Le traitement employé semble avoir été de mémoire d'homme le taillis sous futaie mélangé en essences exploité à rotation ("révolution") longue de 30 ans et avec ses 3 ou 4 classes d'âges. Le TSF se composait de 80 à 120 baliveaux par hectare (âge du taillis) , 40 à 60 modernes (2 fois l'âge du taillis), 15 à 20 anciens (3 fois l'âge du taillis) et quelques bisanciens (4 fois l'âge du taillis).

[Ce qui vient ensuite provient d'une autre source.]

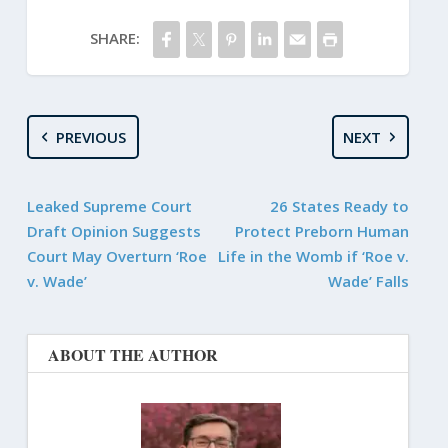
SHARE:
PREVIOUS
NEXT
Leaked Supreme Court
26 States Ready to
Draft Opinion Suggests
Protect Preborn Human
Court May Overturn ‘Roe
Life in the Womb if ‘Roe v.
v. Wade’
Wade’ Falls
ABOUT THE AUTHOR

Les conséquences de ce plan de balivage (inadapté au maintien pérenne d'un taillis sous futaie) apparaissent rapidement :

•  fort prélèvement en volume tous les 30 ans (60 à 90 m3 de grumes) dont une forte proportion de moyens et petits bois,

•  dégradation de la qualité des réserves : après la coupe il restait un volume et un nombre de perches par hectare très faibles, les troncs très éclairés se couvraient de gourmands, entraînant une diminution de la qualité,

•  apparition, après chaque coupe, d'essences pionnières telles que saule, tremble, aulne, bouleau,

•  remontée de plan d'eau entraînant une asphyxie des espèces ayant besoin d'un terrain frais mais sain : hêtre, merisier, frêne et chêne. 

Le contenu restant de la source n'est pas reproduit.